So retired U.S. Supreme Court Justice John Paul Stevens is calling for a repeal of the 2nd Amendment.

Only 5,895 more policymakers have to agree.

But unlike Stevens, those 5,895 men and women need to have an actual vote in the matter, serving as legislators in federal and state government.

Stevens, who turns 98 in a few weeks, made his view known in an op-ed in the New York Times, arguing that schoolchildren and others calling for various gun control measures need to set their sights higher and demand a repeal of the 2nd Amendment, dubbing it “a relic of the 18th century.”

Of course, the means to repeal the amendment also dates back to the 18th century.

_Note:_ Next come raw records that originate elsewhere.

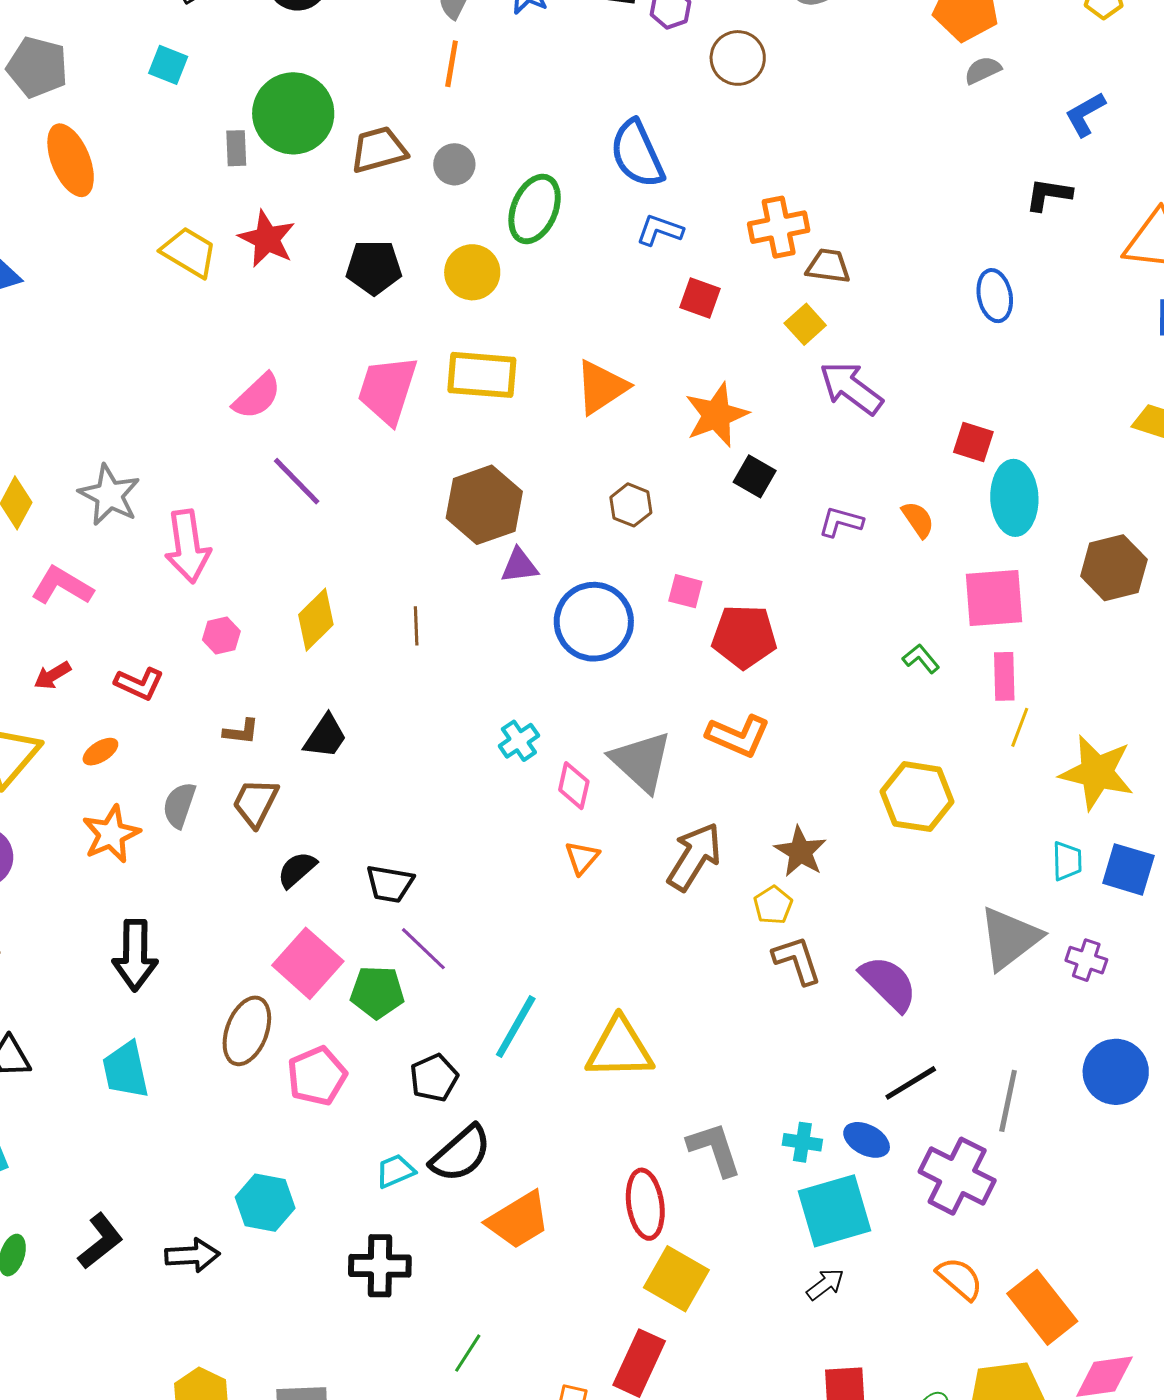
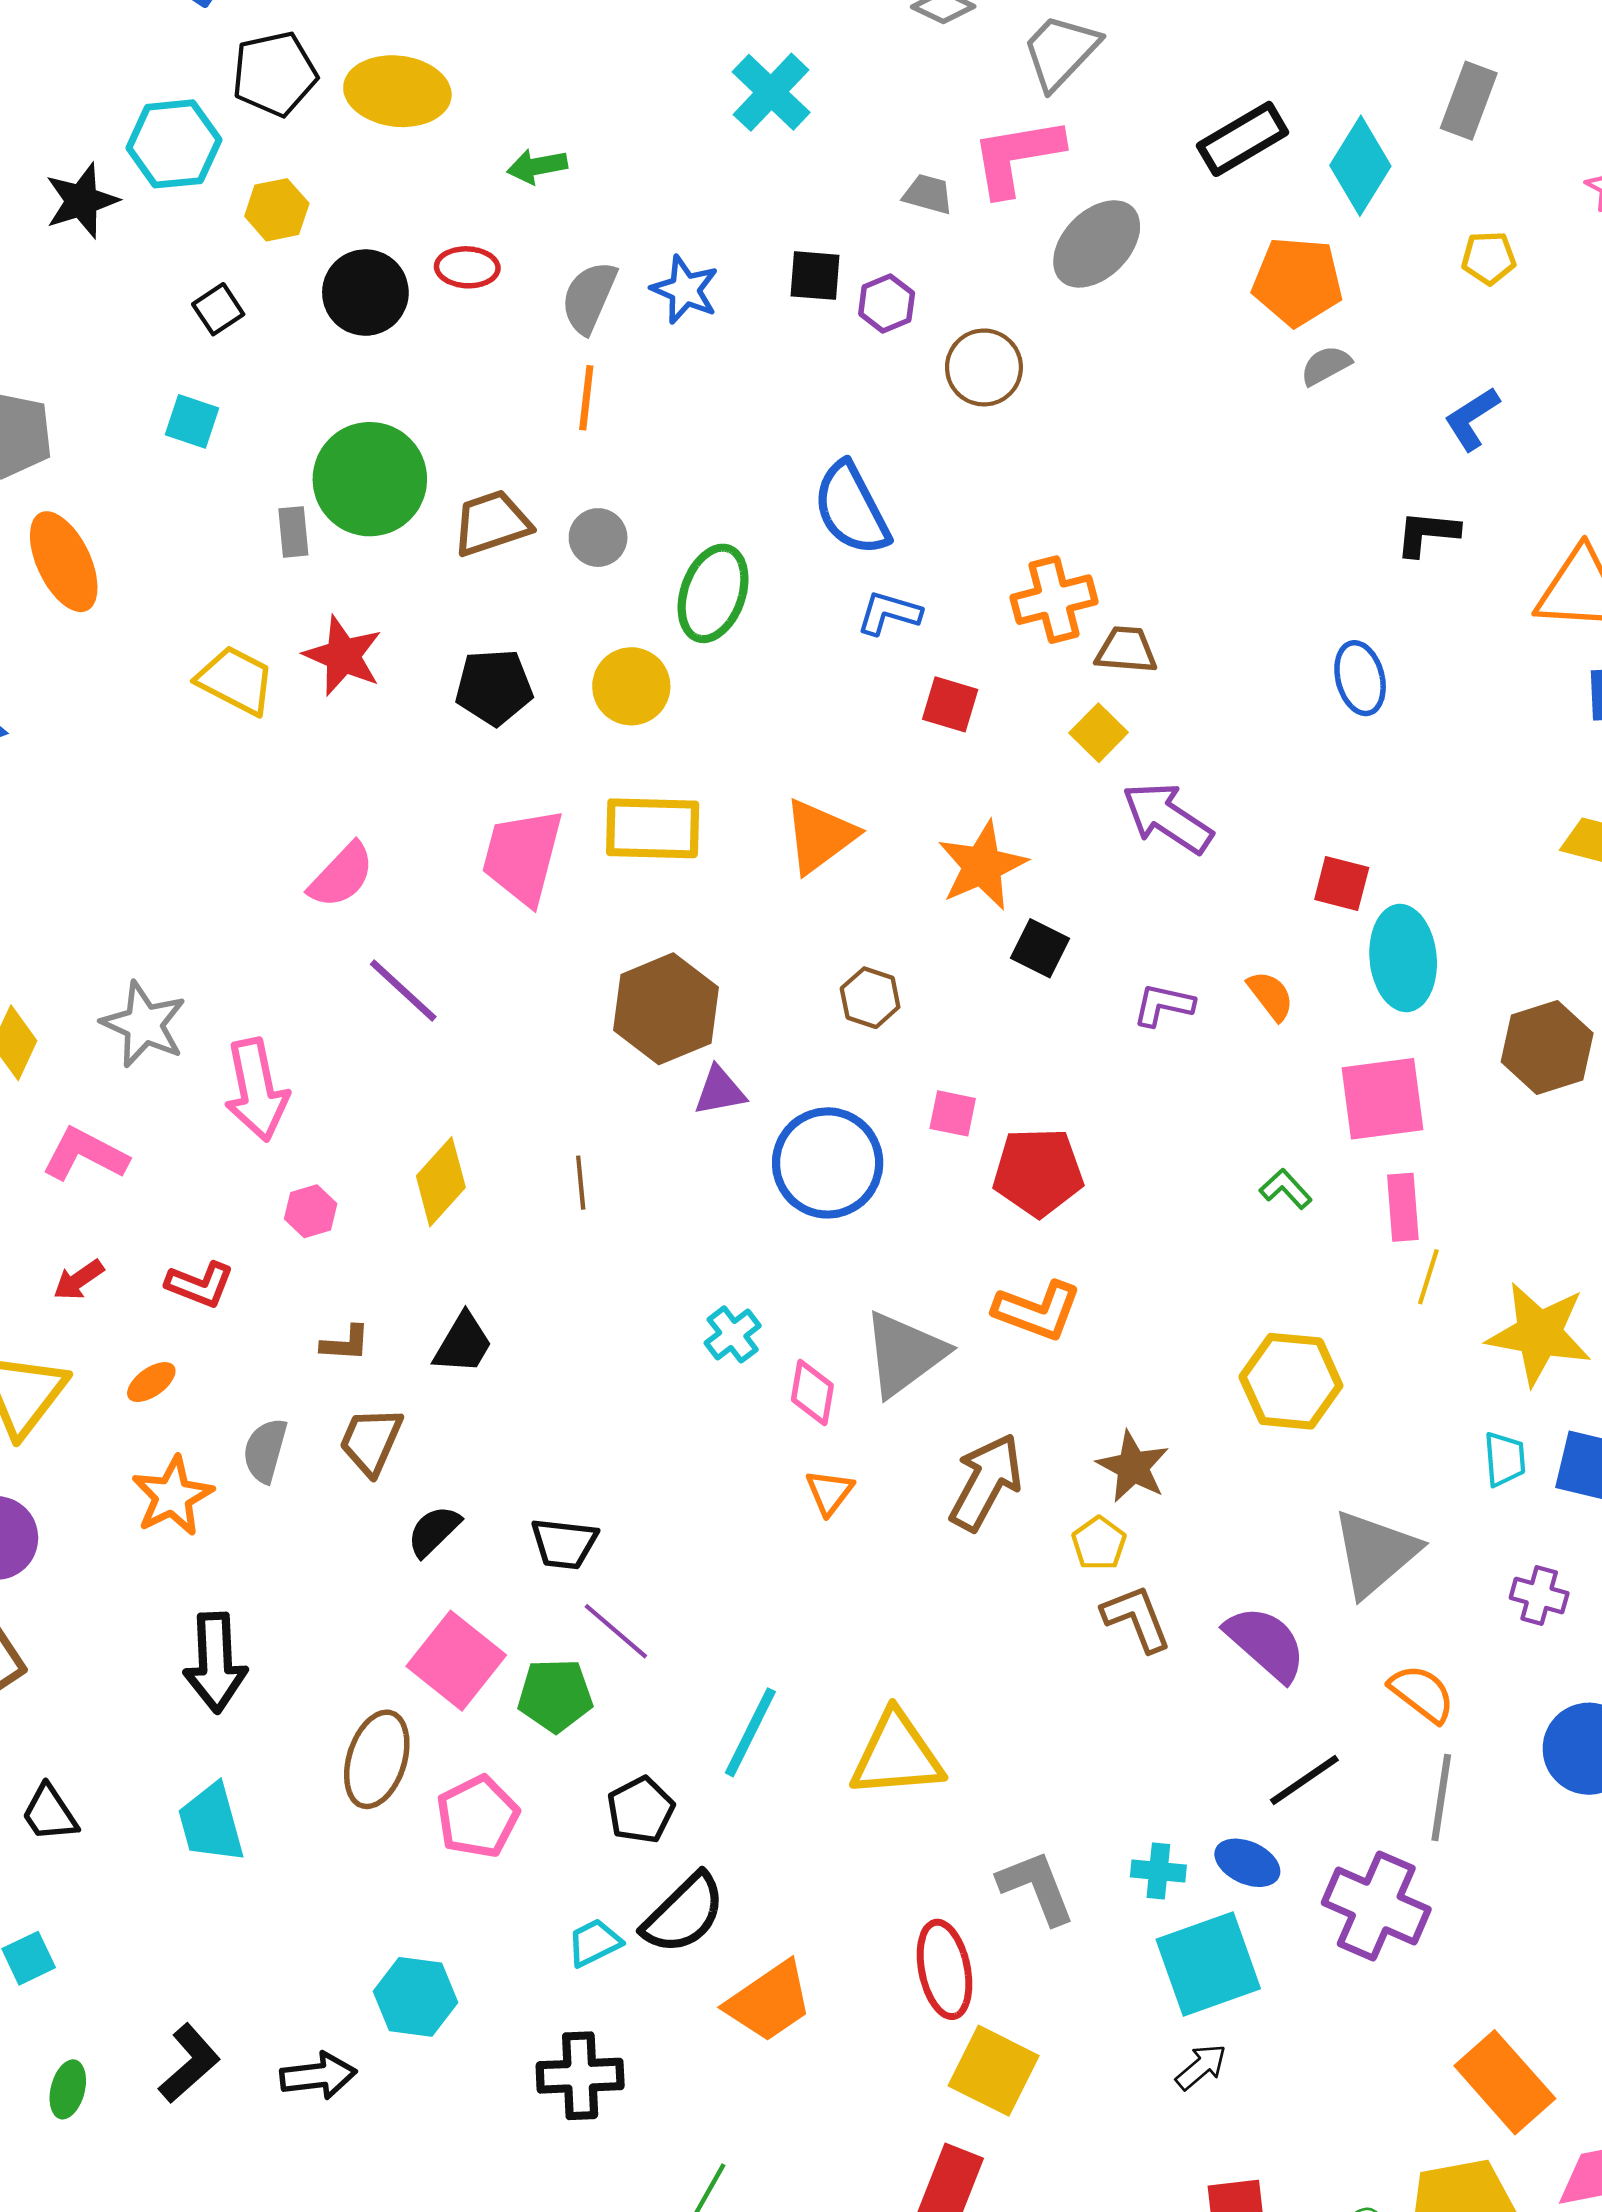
gray triangle: (641, 761) -> (904, 1354), turned 44
gray triangle: (1010, 938) -> (1375, 1553), moved
orange semicircle: (960, 1279) -> (1422, 1693), moved

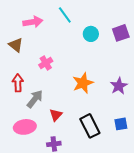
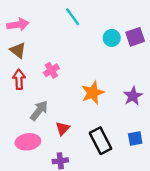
pink arrow: (33, 22) -> (18, 25), moved
cyan circle: (91, 34) -> (112, 38), moved
red arrow: (18, 83) -> (19, 79), moved

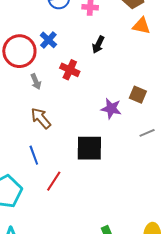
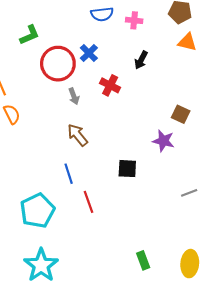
purple star: (111, 109) -> (163, 141), moved
gray line: (147, 133) -> (189, 193), moved
black square: (89, 148) -> (127, 169), size x0.7
red line: (54, 181) -> (88, 202), turned -55

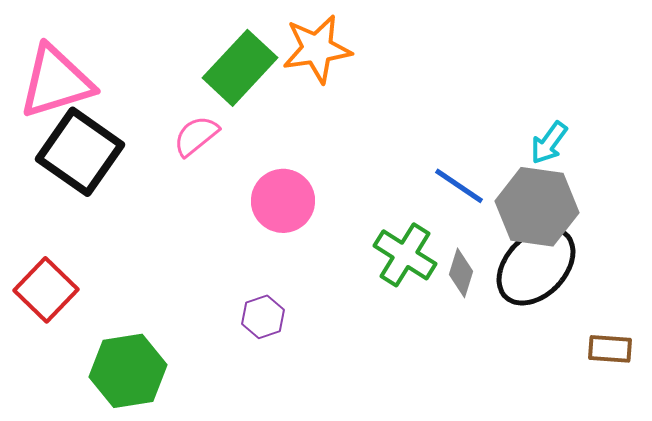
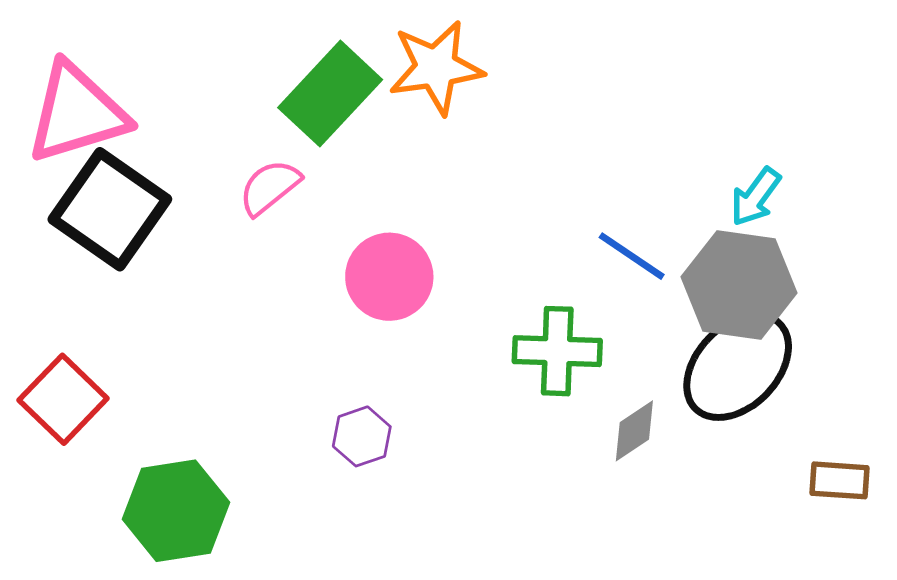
green cross: (405, 255) -> (557, 351), turned -30
gray diamond: (461, 273) -> (634, 431), moved, turned 39

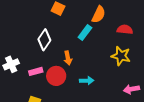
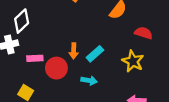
cyan rectangle: (85, 33) -> (95, 54), moved
white diamond: (44, 40) -> (22, 21), moved

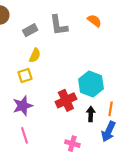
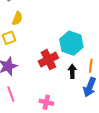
pink cross: (72, 144) -> (46, 102), moved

Repeal would require a new amendment. And the U.S. Constitution provides limited ways to do that. New amendments can be proposed by a two-thirds majority of both the U.S. Senate and House of Representatives or by a constitutional convention. Such a convention would need to be called for by two-thirds of the nation’s state legislatures.

Assuming the repeal effort took the first route — none of the amendments so far have come through a convention — the proposed amendment would need the support of 290 House members and 67 U.S. senators.

And that’s just for the repeal amendment to be proposed. To become part of the Constitution, the new amendment must be ratified by three-fourths of the state legislatures. That’s the general assemblies of 38 of the 50 states.

State legislatures — like the states themselves — are not created equal. But as of last year, the number of men and women serving as state legislators was 7,383, according to the National Conference of State Legislatures.

So based on averages, across the nation some 5,538 of those legislators would need to vote to ratify the repeal in order to achieve the required three-fourths vote.

Adding those to the 67 U.S. senators and 290 House members needed brings the total number of legislators needed for a repeal to 5,895.

And what is the likelihood of finding that many votes to repeal the 2nd Amendment?

“Unlikely and nil,” is the probability range, says longtime political science professor John S. Jackson, of the Paul Simon Public Policy Institute at Southern Illinois University.

The U.S. House is “gerrymandered heavily in the Republican states toward the rural areas, and the Senate is constitutionally gerrymandered,” Jackson said, allowing lower population states and nonurban Americans to have a disproportionate vote.

“We have rule by an intense minority, and nobody’s going to change the Constitution on the distribution of two Senate seats to every state, and that is the most important” factor, Jackson said.

So Stevens’ call to repeal the 2nd Amendment?

“Thirty-eight states it takes to do that, and there is no way you can find 38 states that would agree with the justice,” Jackson said.